- **Work task**
Among the entries below, count each line holding the word "layers". Write only the number.

------ Raw data

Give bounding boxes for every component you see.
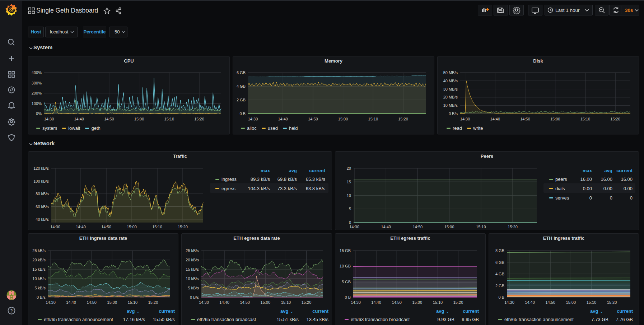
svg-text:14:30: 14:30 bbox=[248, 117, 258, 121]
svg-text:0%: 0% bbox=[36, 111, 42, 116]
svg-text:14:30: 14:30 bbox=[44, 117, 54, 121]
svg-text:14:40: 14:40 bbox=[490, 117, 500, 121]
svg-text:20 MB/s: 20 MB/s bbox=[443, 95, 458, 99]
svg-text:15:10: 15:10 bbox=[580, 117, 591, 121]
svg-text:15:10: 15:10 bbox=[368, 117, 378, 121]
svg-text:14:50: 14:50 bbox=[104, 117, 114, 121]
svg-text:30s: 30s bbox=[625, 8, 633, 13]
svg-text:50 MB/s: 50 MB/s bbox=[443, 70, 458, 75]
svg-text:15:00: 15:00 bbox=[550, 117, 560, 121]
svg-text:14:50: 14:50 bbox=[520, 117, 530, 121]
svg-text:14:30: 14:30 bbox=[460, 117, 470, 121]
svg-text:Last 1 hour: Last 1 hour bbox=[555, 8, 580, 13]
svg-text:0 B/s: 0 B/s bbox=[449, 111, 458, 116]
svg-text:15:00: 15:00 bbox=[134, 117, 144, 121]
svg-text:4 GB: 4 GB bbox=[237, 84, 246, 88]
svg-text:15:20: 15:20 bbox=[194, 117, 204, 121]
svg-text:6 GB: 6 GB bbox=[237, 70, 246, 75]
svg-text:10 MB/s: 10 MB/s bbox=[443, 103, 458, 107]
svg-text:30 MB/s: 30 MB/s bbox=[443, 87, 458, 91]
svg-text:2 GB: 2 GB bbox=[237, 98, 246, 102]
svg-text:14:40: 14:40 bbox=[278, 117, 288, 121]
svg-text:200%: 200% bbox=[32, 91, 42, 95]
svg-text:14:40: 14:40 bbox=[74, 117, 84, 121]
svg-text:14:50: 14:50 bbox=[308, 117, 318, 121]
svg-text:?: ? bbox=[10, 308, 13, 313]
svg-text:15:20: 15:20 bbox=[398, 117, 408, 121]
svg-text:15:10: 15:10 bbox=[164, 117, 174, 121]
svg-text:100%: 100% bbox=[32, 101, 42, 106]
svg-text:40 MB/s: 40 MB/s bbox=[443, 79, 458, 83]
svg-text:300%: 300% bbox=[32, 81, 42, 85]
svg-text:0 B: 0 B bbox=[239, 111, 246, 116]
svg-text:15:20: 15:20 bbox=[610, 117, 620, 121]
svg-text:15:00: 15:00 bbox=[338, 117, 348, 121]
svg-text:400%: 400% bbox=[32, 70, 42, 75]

------------
------ Raw data

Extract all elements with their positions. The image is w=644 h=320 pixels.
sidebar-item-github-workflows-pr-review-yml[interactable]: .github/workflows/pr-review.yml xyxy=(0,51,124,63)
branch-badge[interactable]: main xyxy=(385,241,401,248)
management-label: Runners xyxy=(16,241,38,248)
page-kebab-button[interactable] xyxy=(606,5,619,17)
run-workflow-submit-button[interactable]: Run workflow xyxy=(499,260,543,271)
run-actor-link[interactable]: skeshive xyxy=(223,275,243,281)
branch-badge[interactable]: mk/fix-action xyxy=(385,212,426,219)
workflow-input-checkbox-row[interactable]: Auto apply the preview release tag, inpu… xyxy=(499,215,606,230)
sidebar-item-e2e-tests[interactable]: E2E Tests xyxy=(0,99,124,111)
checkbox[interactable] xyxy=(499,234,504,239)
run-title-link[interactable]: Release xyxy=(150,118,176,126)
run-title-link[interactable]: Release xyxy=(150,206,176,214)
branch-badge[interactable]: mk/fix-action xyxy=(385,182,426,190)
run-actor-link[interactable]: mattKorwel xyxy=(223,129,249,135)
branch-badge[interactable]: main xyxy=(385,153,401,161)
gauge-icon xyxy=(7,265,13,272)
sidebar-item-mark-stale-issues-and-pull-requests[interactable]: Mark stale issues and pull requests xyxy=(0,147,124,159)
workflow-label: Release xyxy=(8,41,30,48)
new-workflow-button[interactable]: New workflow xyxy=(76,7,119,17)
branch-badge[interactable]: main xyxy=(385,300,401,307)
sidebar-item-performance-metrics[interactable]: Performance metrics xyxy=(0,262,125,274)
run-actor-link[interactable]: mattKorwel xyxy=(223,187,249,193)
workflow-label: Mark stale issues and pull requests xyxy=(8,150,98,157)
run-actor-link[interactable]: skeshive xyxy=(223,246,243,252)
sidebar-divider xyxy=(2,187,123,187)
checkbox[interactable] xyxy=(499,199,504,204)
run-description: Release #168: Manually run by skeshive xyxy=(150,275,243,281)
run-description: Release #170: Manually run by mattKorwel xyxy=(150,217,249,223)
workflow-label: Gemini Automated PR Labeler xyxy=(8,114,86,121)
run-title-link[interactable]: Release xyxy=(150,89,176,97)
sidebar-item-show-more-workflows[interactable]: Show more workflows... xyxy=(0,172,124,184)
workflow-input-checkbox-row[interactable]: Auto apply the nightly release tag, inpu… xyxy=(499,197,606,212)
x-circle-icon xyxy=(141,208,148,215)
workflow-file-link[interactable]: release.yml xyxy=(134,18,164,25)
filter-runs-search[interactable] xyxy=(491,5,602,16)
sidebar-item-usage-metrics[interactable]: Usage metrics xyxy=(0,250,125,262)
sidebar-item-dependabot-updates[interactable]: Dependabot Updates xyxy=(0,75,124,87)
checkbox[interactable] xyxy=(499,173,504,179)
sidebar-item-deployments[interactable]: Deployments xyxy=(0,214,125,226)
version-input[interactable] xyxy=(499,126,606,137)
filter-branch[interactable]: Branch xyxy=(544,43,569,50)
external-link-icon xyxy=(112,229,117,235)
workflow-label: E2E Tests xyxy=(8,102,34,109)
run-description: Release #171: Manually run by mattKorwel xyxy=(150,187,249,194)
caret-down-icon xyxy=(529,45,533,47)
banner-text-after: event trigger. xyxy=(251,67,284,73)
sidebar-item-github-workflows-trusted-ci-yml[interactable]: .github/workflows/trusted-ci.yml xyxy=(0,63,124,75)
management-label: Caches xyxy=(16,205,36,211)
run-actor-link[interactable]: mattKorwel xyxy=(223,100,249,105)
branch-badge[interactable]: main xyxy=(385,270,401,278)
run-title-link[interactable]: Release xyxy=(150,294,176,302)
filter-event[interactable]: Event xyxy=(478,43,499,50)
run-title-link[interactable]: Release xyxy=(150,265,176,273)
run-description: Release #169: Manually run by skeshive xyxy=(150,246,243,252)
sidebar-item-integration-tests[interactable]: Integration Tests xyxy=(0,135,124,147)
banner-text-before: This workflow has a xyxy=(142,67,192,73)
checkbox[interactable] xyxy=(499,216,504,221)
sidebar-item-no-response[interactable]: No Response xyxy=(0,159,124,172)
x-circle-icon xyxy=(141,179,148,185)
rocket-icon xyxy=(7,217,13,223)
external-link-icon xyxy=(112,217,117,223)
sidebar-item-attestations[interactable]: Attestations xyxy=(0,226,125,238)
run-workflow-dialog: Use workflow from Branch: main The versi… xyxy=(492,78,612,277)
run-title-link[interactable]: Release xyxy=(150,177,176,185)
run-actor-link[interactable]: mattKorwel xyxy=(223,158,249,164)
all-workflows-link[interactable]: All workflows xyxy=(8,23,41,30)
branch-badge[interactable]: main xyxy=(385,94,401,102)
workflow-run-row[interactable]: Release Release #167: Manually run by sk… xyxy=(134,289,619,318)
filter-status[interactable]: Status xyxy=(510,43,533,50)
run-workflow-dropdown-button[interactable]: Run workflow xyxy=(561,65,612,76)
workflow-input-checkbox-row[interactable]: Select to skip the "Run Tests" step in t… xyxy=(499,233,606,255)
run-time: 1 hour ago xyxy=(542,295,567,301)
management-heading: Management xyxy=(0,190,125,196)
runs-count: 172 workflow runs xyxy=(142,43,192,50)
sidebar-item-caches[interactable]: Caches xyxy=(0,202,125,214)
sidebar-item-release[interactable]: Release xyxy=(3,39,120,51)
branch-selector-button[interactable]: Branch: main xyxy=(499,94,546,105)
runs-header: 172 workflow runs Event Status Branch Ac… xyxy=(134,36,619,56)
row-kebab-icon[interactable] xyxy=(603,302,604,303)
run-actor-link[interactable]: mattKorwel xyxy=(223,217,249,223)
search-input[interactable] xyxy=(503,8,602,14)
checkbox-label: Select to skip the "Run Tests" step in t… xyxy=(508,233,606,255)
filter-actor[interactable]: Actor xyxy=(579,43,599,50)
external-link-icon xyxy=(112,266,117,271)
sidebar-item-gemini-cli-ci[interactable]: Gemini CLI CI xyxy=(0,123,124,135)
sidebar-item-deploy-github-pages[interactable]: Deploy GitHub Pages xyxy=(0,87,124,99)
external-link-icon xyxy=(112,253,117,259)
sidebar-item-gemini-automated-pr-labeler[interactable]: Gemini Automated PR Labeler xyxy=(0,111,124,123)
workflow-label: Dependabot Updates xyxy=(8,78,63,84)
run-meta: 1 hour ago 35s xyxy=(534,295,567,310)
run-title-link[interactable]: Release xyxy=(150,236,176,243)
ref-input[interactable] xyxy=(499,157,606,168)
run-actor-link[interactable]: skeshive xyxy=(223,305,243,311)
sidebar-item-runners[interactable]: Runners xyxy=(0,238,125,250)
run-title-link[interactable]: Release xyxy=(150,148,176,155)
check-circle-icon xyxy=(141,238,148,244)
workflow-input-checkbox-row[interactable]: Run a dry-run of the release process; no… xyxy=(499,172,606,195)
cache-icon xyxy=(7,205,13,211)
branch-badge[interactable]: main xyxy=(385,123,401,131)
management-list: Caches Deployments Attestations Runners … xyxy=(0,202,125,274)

------------
------ Raw data

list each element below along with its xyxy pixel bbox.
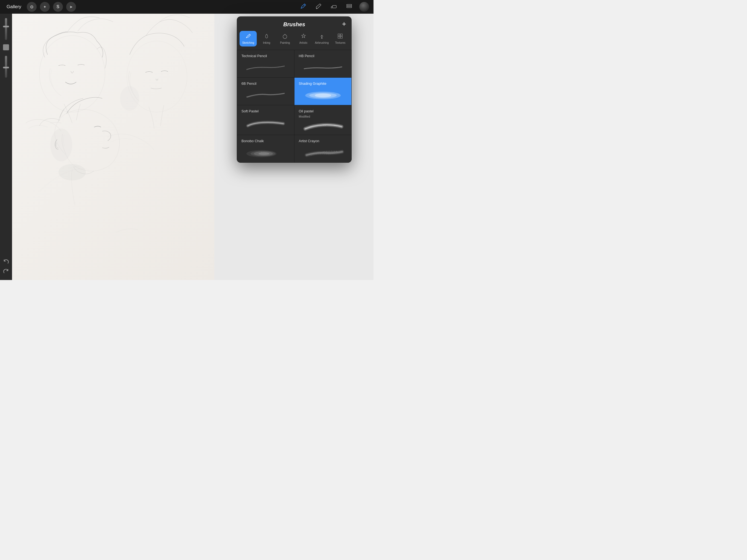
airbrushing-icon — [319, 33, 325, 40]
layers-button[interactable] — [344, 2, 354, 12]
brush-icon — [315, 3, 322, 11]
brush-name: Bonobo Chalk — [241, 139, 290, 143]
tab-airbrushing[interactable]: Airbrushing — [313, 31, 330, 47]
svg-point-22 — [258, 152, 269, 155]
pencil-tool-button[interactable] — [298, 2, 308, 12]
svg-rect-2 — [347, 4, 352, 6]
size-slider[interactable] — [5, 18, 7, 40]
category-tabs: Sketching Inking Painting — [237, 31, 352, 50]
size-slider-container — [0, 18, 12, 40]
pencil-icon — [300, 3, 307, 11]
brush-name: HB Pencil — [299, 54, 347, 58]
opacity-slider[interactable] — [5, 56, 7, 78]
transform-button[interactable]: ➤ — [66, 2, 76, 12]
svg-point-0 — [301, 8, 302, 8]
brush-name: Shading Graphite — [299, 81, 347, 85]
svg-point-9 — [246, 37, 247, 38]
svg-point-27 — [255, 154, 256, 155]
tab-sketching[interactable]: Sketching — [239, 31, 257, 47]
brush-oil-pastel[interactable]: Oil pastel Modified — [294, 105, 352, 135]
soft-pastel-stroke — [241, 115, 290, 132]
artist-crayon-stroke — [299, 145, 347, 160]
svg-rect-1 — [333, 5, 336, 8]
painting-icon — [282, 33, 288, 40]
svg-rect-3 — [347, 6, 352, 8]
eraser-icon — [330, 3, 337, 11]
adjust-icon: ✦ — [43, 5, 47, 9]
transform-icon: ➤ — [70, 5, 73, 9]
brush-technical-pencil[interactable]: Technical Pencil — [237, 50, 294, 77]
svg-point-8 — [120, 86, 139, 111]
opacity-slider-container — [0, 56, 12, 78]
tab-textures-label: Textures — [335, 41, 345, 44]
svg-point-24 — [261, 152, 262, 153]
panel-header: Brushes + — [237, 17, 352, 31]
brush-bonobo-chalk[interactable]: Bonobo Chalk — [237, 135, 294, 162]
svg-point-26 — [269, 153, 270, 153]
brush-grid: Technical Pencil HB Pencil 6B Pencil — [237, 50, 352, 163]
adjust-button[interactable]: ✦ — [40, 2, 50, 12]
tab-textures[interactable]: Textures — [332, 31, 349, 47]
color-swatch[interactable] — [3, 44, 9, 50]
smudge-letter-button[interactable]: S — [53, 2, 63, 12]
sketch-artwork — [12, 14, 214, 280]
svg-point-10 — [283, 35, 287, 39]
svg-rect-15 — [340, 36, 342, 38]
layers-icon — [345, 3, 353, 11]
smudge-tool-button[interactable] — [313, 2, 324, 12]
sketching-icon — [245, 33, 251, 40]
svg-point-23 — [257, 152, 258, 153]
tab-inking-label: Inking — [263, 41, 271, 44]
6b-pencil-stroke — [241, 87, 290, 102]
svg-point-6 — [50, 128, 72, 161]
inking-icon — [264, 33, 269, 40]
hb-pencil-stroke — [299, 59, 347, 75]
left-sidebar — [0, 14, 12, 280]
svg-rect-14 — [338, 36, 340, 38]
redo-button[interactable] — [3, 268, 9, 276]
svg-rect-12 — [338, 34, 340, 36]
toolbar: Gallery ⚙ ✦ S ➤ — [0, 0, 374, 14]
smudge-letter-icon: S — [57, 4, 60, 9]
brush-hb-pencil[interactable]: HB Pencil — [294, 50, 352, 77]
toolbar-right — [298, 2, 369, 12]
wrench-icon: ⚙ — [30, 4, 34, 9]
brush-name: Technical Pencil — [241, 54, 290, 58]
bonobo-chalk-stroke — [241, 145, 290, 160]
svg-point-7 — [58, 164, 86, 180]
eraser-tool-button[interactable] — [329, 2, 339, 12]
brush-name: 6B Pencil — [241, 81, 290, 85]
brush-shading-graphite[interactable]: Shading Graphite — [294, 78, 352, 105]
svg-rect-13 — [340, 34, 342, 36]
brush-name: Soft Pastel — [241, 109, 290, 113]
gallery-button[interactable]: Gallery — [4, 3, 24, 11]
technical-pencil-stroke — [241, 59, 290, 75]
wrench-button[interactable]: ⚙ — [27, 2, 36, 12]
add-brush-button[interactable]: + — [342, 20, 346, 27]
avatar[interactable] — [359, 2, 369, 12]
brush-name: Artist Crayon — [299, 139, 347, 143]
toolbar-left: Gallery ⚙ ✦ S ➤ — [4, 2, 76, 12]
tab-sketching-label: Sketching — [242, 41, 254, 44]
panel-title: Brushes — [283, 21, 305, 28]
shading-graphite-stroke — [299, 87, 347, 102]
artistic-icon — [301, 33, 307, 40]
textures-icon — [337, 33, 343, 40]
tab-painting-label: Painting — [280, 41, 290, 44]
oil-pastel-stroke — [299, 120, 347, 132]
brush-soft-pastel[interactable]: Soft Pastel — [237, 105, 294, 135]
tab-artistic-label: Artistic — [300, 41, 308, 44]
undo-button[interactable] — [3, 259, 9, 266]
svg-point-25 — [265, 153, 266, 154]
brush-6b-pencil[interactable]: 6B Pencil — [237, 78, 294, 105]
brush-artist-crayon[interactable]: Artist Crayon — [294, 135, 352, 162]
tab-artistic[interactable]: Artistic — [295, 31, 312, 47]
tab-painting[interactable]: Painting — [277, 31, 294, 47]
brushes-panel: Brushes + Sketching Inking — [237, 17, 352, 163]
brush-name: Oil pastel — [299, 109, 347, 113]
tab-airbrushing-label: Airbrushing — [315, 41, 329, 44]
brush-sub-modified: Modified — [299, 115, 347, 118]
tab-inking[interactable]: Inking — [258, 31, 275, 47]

------------

- **Written answer**
2